Pictures aside, repeat every entry exactly.
────
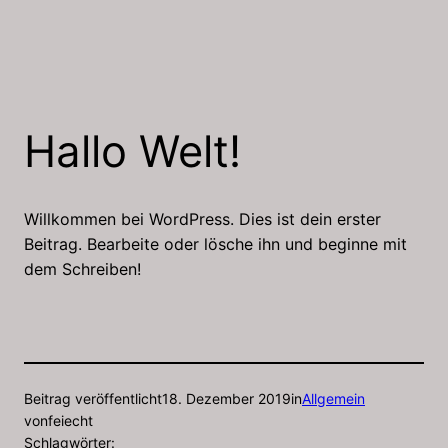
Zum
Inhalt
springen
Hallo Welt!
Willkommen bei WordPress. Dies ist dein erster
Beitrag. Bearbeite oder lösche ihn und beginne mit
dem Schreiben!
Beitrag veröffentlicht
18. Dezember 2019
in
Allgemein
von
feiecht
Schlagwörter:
────
:: OUTPUT ::
Zum
Inhalt
springen
Hallo Welt!
Willkommen bei WordPress. Dies ist dein erster
Beitrag. Bearbeite oder lösche ihn und beginne mit
dem Schreiben!
Beitrag veröffentlicht
18. Dezember 2019
in
Allgemein
von
feiecht
Schlagwörter:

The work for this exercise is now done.